Building on these observations, the DNN’s performance metrics generally decreased gradually from training to validation to test to external sets, as expected for a well-generalizing model. Specifically, accuracy dropped from 82% (train) to 81.5% (validation), 81% (test), and 76% (external). F1-score followed a similar trend: 82% (train), 81.5% (validation), 81% (test), and 80.5% (external). Recall also decreased monotonically across splits. However, precision notably increased on the external set, rising from 84% on train to 86% on external. This counterintuitive trend suggests that the model became more conservative in its positive predictions when faced with new data. Such an increase in precision, especially when recall drops, often indicates that the model is making fewer positive predictions overall, but those it does make are more likely to be correct. This behavior is commonly observed when there is a distributional shift between training and external data, prompting the model to raise its internal threshold for positive classification.

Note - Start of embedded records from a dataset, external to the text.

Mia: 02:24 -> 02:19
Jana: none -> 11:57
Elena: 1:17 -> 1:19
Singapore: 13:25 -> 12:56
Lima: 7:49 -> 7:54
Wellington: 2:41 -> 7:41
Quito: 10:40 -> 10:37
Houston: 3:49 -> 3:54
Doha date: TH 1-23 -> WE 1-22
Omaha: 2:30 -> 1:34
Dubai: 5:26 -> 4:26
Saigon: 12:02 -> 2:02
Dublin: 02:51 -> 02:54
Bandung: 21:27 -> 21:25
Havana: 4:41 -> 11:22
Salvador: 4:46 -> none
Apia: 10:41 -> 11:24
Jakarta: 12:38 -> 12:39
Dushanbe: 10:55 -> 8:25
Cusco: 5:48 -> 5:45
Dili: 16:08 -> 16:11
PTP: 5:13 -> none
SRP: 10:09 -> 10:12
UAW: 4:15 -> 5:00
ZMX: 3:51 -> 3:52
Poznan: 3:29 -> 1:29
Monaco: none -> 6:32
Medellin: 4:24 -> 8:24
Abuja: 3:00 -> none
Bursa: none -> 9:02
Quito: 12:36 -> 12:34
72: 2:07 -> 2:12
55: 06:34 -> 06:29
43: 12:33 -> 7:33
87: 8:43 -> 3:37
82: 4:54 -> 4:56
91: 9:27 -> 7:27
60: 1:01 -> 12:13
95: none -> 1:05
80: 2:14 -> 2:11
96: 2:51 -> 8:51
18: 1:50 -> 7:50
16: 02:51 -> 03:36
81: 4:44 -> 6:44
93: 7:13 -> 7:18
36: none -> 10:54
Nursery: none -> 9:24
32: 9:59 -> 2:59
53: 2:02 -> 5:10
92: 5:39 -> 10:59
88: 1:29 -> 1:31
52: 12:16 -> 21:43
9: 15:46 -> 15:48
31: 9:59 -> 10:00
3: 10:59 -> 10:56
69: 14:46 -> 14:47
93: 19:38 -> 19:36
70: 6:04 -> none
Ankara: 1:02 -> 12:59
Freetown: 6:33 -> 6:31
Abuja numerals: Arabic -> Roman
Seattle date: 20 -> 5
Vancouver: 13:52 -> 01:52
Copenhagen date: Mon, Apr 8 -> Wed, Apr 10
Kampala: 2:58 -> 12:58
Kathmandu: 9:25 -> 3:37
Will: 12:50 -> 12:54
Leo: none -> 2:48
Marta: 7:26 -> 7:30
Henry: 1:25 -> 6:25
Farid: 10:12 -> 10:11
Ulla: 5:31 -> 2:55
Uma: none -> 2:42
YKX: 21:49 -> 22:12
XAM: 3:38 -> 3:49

As a result, the model reduces false positives (increasing precision) at the expense of missing more true positives (lower recall), reflecting a typical trade-off in response to increased uncertainty or changes in data distribution.
To synthesize these findings,
Table 3 summarizes how each model satisfied two key criteria: (1) exhibiting healthy learning curves, and (2) demonstrating a monotonic decrease in performance metrics across data splits. As shown, both LightGBM (via PyCaret) and the regular CNN failed to meet either criterion, reflecting their poor generalization and overfitting tendencies. The augmented CNN achieved healthy learning curves but did not maintain a monotonic decrease in performance metrics, primarily due to its unexpected improvement on both the test and external sets. Notably, only the DNN satisfied both criteria, highlighting its robust learning dynamics and consistent generalization behavior across all evaluation splits.
The DNN’s external validation accuracy of 76%, while representing a decline from internal performance metrics, warrants careful interpretation within the broader context of clinical ML development. First, the presence of external validation itself distinguishes this work from the majority of published OCT classification studies, which typically report only internal test set performance without independent dataset assessment. Second, the monotonic performance decrease from training (82%) through validation (81.5%), test (81%), to external validation (76%) represents a fundamental indicator of model reliability and methodological integrity. This gradual, consistent decline demonstrates that the model has learned generalizable patterns rather than memorizing dataset-specific artifacts. In contrast, models exhibiting inflated internal accuracies (approaching 95–100%) without external validation evidence, or those showing non-monotonic performance patterns, may achieve superficially impressive metrics while masking serious generalization failures that would only become apparent upon clinical deployment. The 76% external accuracy, though modest, provides an honest, conservative estimate of real-world performance expectations. Such transparency is essential for responsible clinical translation, as overestimating model capabilities based on inflated internal metrics poses direct risks to patient safety. This work prioritizes methodological rigor and honest performance reporting over the pursuit of artificially elevated accuracy figures. The established baseline of 76% external accuracy, achieved through demonstrably healthy training dynamics and rigorous multi-tier validation, provides a reliable foundation for future model refinements. Incremental improvements built upon this methodologically sound framework will yield clinically trustworthy systems, whereas models reporting higher accuracies without equivalent validation rigor cannot be safely translated to patient care regardless of their numerical performance claims.